今や日々の暮らしに欠かせない存在となったフリマアプリ。その匿名配送システムの裏側で、ちょっとした奇跡が静かに広がっている。出品者と購入者の顔が見えぬ世界で生まれた、やさしい物語が話題となっている。
兵庫県在住の会社員・蔦谷心平さん(34)は、ごく普通の出品者だ。だがある日の午後、ふとした思いつきで子どもの頃に集めていた鉱石のコレクションを出品した。商品説明欄の最後には、「もし叶えたい願いごとがあれば、購入時にこっそり書き添えてください」と添えた。その一文を見て、全国から思いがけない反響が寄せられるようになる。
小学生の姉妹からは「旅立ったペットの夢をもう一度見たい」、大学生からは「就職試験に勇気がほしい」といったメッセージが集まるたび、蔦谷さんは梱包の中に小さな手紙や、ささやかな応援メッセージを忍ばせて発送した。
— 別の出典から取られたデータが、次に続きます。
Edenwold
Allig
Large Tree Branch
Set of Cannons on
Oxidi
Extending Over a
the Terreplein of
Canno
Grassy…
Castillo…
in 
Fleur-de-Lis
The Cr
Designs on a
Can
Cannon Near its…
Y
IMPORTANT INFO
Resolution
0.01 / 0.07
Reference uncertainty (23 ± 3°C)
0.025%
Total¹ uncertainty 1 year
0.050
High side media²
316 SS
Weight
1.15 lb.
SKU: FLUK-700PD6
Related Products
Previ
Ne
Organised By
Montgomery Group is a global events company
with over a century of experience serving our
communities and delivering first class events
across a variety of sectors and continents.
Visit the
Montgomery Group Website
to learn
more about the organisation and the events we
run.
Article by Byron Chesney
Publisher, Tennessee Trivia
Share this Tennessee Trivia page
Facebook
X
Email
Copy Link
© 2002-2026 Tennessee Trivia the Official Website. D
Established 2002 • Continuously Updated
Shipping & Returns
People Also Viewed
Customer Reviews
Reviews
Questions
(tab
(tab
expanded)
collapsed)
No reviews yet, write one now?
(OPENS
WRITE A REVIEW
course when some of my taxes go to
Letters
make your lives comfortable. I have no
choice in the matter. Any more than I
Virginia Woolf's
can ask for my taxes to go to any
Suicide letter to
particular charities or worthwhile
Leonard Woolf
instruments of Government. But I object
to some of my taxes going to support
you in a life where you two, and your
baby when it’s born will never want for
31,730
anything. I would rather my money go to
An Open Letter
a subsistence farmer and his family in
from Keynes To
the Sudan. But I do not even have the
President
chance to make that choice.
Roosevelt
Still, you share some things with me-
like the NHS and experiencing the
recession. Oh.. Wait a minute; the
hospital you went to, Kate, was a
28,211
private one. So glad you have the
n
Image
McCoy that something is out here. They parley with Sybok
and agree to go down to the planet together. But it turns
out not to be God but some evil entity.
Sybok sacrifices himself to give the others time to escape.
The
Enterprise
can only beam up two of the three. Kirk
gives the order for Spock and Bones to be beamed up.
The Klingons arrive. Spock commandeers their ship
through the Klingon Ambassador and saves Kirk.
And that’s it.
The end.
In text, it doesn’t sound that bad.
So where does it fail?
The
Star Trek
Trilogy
送料がかさむたび、自腹で工夫しては、“匿名配送”の箱にちいさな願いを詰め込んだ。
それから数週間後、蔦谷さんの家には見知らぬ送り主から24通の手紙が届いた。それは購入者本人やその家族からの感謝状。『あの日もらった石のお守りで本当に元気が出ました』『手紙に共感して涙があふれた』など、心打つ言葉が並んでいた。ある主婦(39)からは、「フリマアプリはやりとりも機械的だと思っていたけれど、血の通った新しい“人の輪”ができました」とメッセージもあった。
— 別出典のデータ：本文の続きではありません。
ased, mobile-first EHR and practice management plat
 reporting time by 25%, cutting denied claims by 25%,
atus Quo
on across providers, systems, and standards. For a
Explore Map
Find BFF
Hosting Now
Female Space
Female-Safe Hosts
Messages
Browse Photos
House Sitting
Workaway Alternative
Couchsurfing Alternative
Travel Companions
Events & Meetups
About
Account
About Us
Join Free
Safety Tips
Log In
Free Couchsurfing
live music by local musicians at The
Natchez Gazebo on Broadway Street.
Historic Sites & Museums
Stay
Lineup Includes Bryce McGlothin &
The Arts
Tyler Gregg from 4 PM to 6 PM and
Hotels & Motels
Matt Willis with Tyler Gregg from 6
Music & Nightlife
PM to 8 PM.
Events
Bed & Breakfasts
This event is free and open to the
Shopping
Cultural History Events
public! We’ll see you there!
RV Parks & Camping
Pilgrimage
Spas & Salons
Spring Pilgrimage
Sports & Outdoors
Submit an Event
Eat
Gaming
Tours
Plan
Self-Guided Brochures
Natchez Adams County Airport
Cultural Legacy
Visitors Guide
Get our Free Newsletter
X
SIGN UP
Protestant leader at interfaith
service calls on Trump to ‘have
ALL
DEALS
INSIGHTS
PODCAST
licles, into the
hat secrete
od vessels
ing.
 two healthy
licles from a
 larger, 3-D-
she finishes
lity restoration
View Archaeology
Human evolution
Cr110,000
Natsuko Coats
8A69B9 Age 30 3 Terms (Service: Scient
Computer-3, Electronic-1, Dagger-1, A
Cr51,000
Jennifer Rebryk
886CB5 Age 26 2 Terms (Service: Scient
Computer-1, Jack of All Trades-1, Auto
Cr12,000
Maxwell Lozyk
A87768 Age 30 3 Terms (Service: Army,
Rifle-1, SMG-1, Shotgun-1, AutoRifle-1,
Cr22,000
この出来事はSNSでも反響を呼び、#願いの配送便というハッシュタグで多くの利用者が「私も何か小さな気持ちを贈りたい」とつぶやくまでに広がった。アプリ運営会社の広報担当・有賀詩織さんは、「匿名配送でも、想いのバトンを繋げる皆さんに私たちも勇気をもらっています。送料や仕組みで悩まれても、出品カテゴリを問わず自由に心のやりとりが増えていけば」とコメント。
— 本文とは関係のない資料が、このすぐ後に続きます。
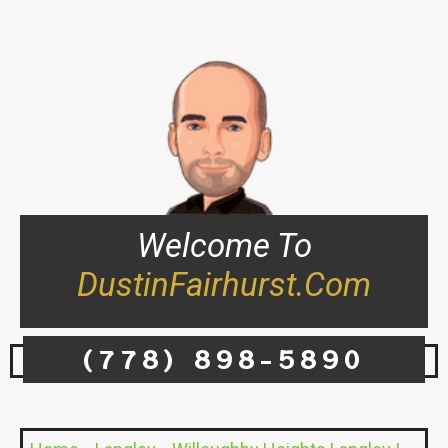
Welcome To
DustinFairhurst.com
(778) 898-5890
Flora & Fauna – 20282 - 20286 72B Ave, Langley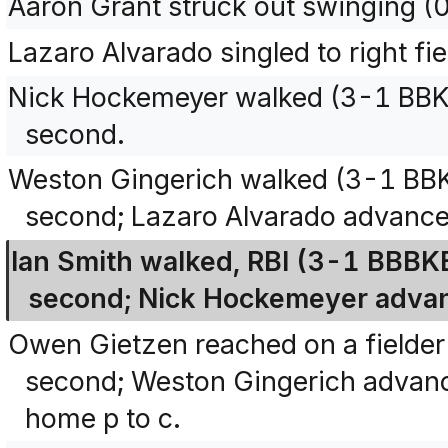
Aaron Grant struck out swinging (
Lazaro Alvarado singled to right fi
Nick Hockemeyer walked (3-1 BBK
second.
Weston Gingerich walked (3-1 BB
second; Lazaro Alvarado advanced
Ian Smith walked, RBI (3-1 BBBK
second; Nick Hockemeyer advanc
Owen Gietzen reached on a fielder
second; Weston Gingerich advance
home p to c.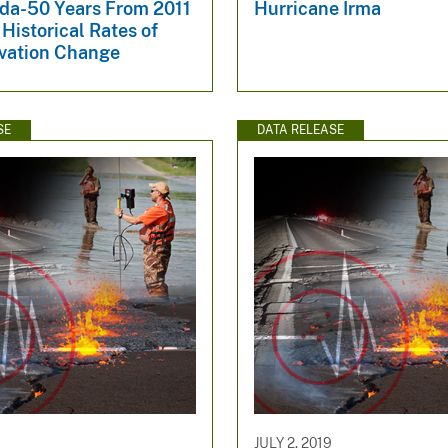
ida-50 Years From 2011
Hurricane Irma
Historical Rates of
vation Change
SE
DATA RELEASE
JULY 2, 2019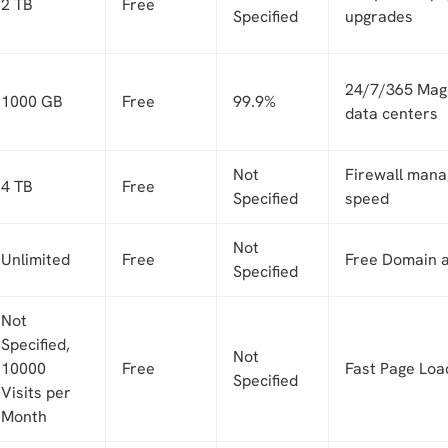
2 TB
Free
Specified
upgrades
24/7/365 Mage
1000 GB
Free
99.9%
data centers
Not
Firewall man
4 TB
Free
Specified
speed
Not
Unlimited
Free
Free Domain 
Specified
Not
Specified,
Not
10000
Free
Fast Page Loa
Specified
Visits per
Month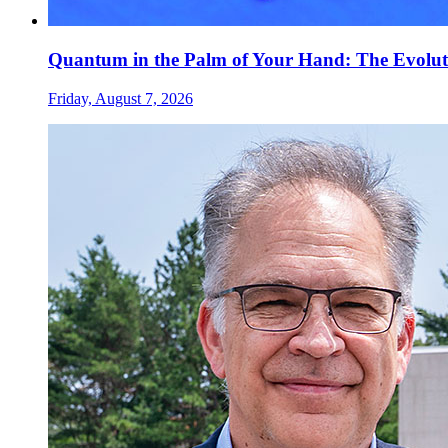
Quantum in the Palm of Your Hand: The Evolut
Friday, August 7, 2026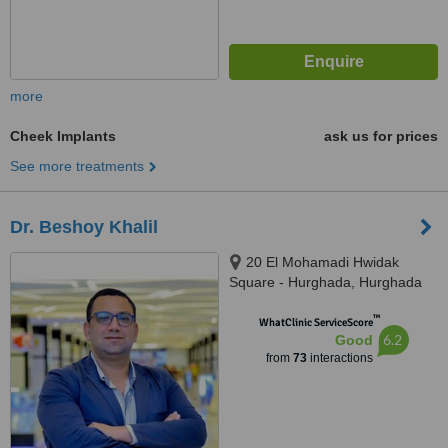
more
Cheek Implants
ask us for prices
See more treatments
Dr. Beshoy Khalil
20 El Mohamadi Hwidak
Square - Hurghada, Hurghada
™
WhatClinic ServiceScore
6.2
Good
from
73
interactions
出品者と購入者の間に流れるやさしい偶然と誠意のリレー。顔が見えない配送の箱が、気まぐれや願いを運ぶ“絆便”になった例は、これからも静かに続いていくのかもしれない。


コメント
子どもと一緒に読んで、とても温かい気持ちになりました。毎日の買い物がこういう出会いになるなら、フリマアプリをもっと優しい世界にしたくなります。蔦谷さんのような人がいると親としても安心ですね。